Finding a job can be frustrating for most teens. Of course employers are looking for someone who has at least a bit of experience, but ironically, teens can't get that experience until they get their first job!
If you are a teenager looking for more success in finding a job, remember, there's no magic that will help you suddenly land one, but there are specific things employers look for when hiring a teen. Here are some tips you can apply when looking for a job that will help you secure that elusive first-time employment.
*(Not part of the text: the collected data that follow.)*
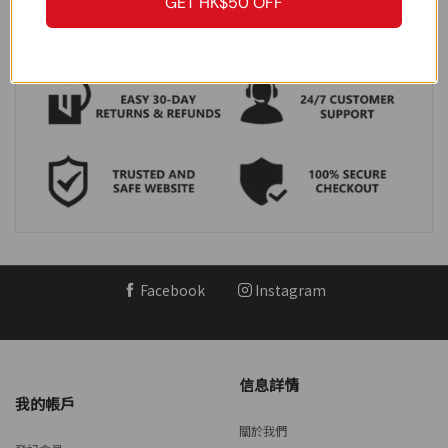
GET HK$50 OFF
Facebook
Instagram
信息詳情
我的帳戶
關於我們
When you pick up the application
When you request an application in person, do so as if you were going to be interviewed at that time. Make a good impression. Some employers do interviews on the spot, so don't get caught unprepared. Don't make the mistake of thinking you'll just pick up the application, bring it back later and not need to worry about the way you look when you pick up the application. Even if you don't have an instant interview, most employers will ask the person who gave you the application their impression of you.
Look presentable when you interview
You don't need to wear a suit and tie or a dress, but your clothes should be clean, pressed, and not too casual. First impressions are very important and whether you think it's right or not, you will be judged by how you dress. Your hair should be clean and combed. Ladies, don't wear anything too revealing (cleavage and belly should not be showing; if you wear a skirt, it should not be too short). Don't overdo the jewelry or makeup.
Attitude is everything
Wear a smile. Be polite. Shake hands firmly and thank the interviewer for taking the time to meet you. Act like you are interested in actually getting the job. Ask questions about the company. It doesn't hurt to do a little research about the place you wish to work prior to the interview so that you can talk intelligently with the interviewer. In the interview, it is appropriate to ask about pay, but it should not be the first thing you inquire about - be sure to hold off on such questions until the end of the interview.
Bring everything you need with you
When you apply or go to an interview, you should have the following items with you: 1) Social Security card; 2) photo I.D. (driver's license or school I.D.); 3) a list of good references with phone numbers and addresses - this should include adults you have worked with who know your character (teachers, counselors, clergy, scout leaders, etc.); 4) any prior work history with dates and phone numbers, even if this work was voluntary.
Always follow up an interview with a phone call or a visit (during non-busy hours) and thank the employer for the chance to interview and ask if they have made a decision yet. This may sound like pestering, but it is actually a good way to let them know you are really interested in the job. Most potential employers won't interpret this as pushy. This contact should be made two to three days after the interview. In addition, it is appropriate to ask during the interview, "When do you plan on making a decision?"
There will always be more applicants than there are positions for a job, so give yourself every advantage by investing the time to be prepared for your application and interview. Make yourself presentable. Go with all needed documentation. And most importantly, take the right attitude with you, going in knowing your own worth. If you are nervous about applying for a job, ask your parents to role play an interview with you. This will help you anticipate the way a potential employer may question and interact with you. If you will take the time to be prepared, you can go in ready to knock their socks off!